Похороны Ломоносова прошли с большою торжественностью, при огромном стечении народа, сенаторов и вельмож. Михаил Васильевич был погребен 8 апреля на кладбище Александро-Невского монастыря.
Спустя более года после этого канцлер граф Воронцов поставил на могиле нашего великого соотечественника памятник из каррарского мрамора. На памятнике высечена надпись на латинском и русском языках, которую поручено было составить Штелину.

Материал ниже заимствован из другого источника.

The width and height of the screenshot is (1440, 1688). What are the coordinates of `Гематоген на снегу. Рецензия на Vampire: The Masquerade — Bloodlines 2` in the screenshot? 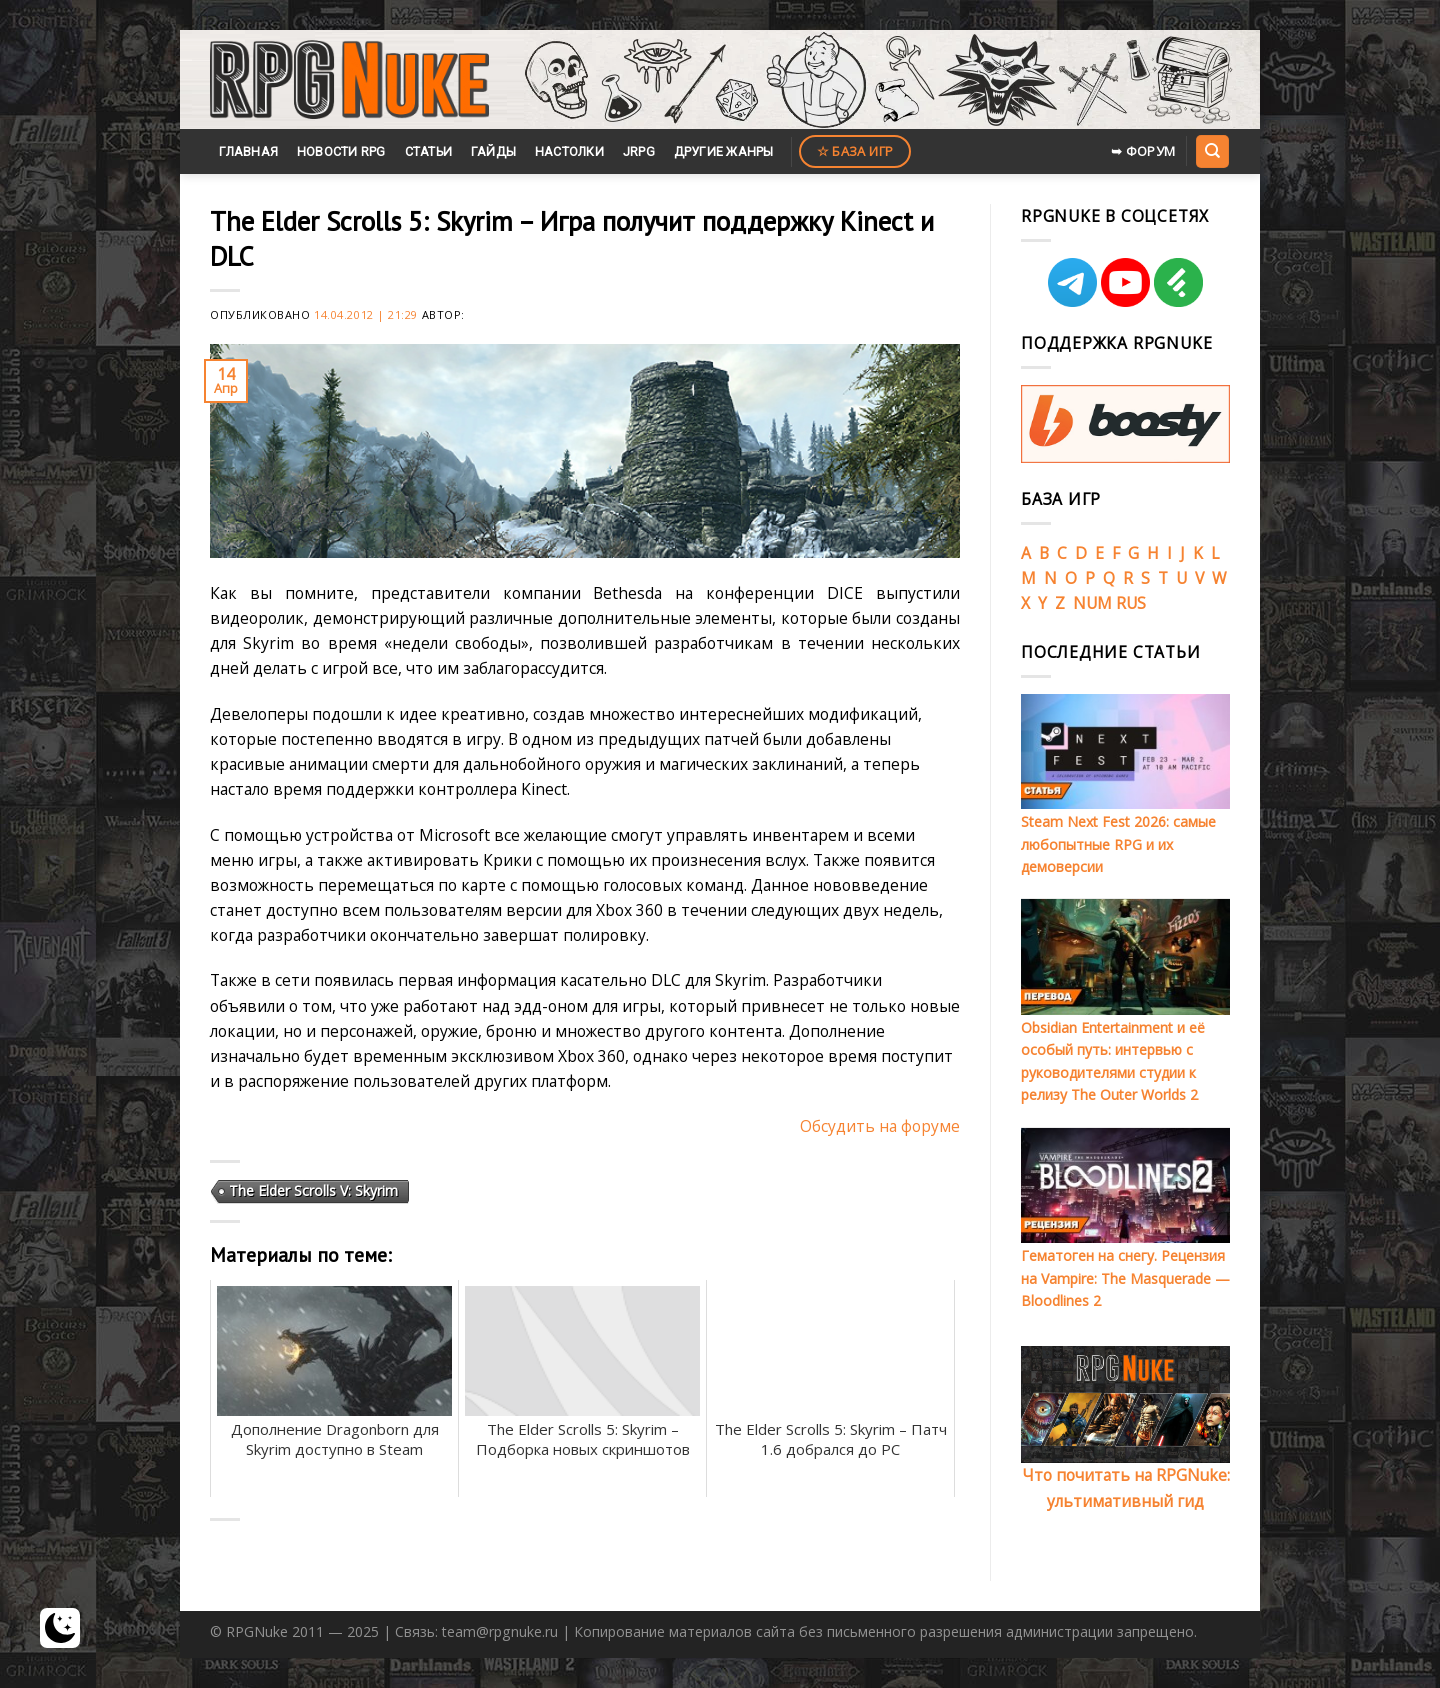 It's located at (1125, 1278).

Оглядываясь назад, на всю бурную и многосложную жизнь М.В. Ломоносова, мы не можем не упомянуть еще раз о том, что каждый шаг его деятельности был запечатлен пламенной любовью к отечеству и искренним желанием успеха русской науке. Правда, ученые работы Ломоносова не повели к великим открытиям, производящим перевороты в науке. Но, тем не менее, все сделанное им для нее, для русского слова и нашей литературы настолько значительно, что величественный образ мощного борца за процветание в России наук и народного просвещения навсегда останется памятным и дорогим для каждого русского. В 1865 году, в день столетней годовщины со дня смерти Ломоносова наше общество сумело достойным образом помянуть эту общественную сторону деятельности энергичного и настойчивого продолжателя идей Петра Великого.